C. diff kills thousands of people every year, but scientists think they've found a way to battle it head on.
A groundbreaking new discovery could potentially save thousands of lives, but the new treatment is definitely a little gross.
Scientists think that a stool transplant could help fight a condition called ulcerative colitis caused by the Clostridium difficile bacteria, or C. diff. Colitis caused by C. diff is a very unpleasant disease in the gut that results in flu-like symptoms and inflammatory bowel problems. It affects 700,000 people, and results in an estimated 29,000 deaths each year.
Scientists said the new results indicate that transferring fecal matter from healthy donors into patients — basically, borrowing somebody else’s poop — will alter the composition of gut bacteria and therefore prevent one of the drivers of ulcerative colitis, according to a Digestive Disease Week statement.

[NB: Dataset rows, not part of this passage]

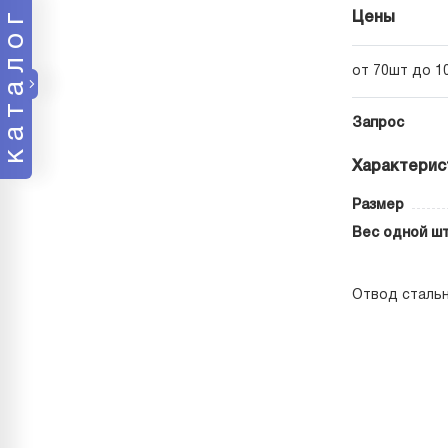
каталог
Цены
от 70шт до 1
Запрос
Характерис
Размер
Вес одной шт
Отвод стально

Stool treatments are typically only used for extremely virulent strains of C. diff that are often life-threatening.
Scientists examined 81 patients with the disease who had been resistant to standard treatments. Forty-one of them received repeated fecal transplants over eight weeks, with the rest getting a placebo.
After eight weeks, 27 percent of the patients who got stool transplants achieved the goal set by the study of no ulcerative colitis symptoms, whereas just 8 percent — 3 patients — in the placebo group reported the same.